— TASK DETAILS —
Count every line in the following entries that holds the word "المؤسسات". Only the number should be given.

— RECORDS —
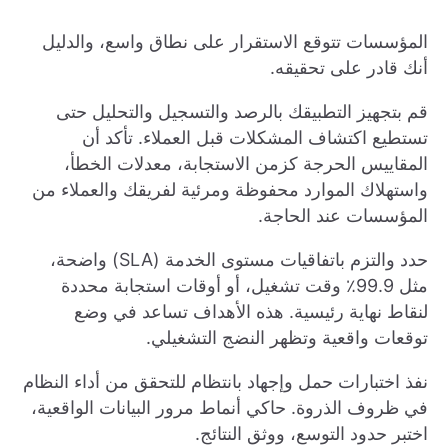
المؤسسات تتوقع الاستقرار على نطاق واسع، والدليل
أنك قادر على تحقيقه.
قم بتجهيز التطبيقك بالرصد والتسجيل والتحليل حتى
تستطيع اكتشاف المشكلات قبل العملاء. تأكد أن
المقاييس الحرجة كزمن الاستجابة، معدلات الخطأ،
واستهلاك الموارد محفوظة ومرئية لفريقك والعملاء من
المؤسسات عند الحاجة.
حدد والتزم باتفاقيات مستوى الخدمة (SLA) واضحة،
مثل 99.9٪ وقت تشغيل، أو أوقات استجابة محددة
لنقاط نهاية رئيسية. هذه الأهداف تساعد في وضع
توقعات واقعية وتظهر النضج التشغيلي.
نفذ اختبارات حمل وإجهاد بانتظام للتحقق من أداء النظام
في ظروف الذروة. حاكي أنماط مرور البيانات الواقعية،
اختبر حدود التوسع، ووثق النتائج.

— REPLY TO THE EXERCISE —
2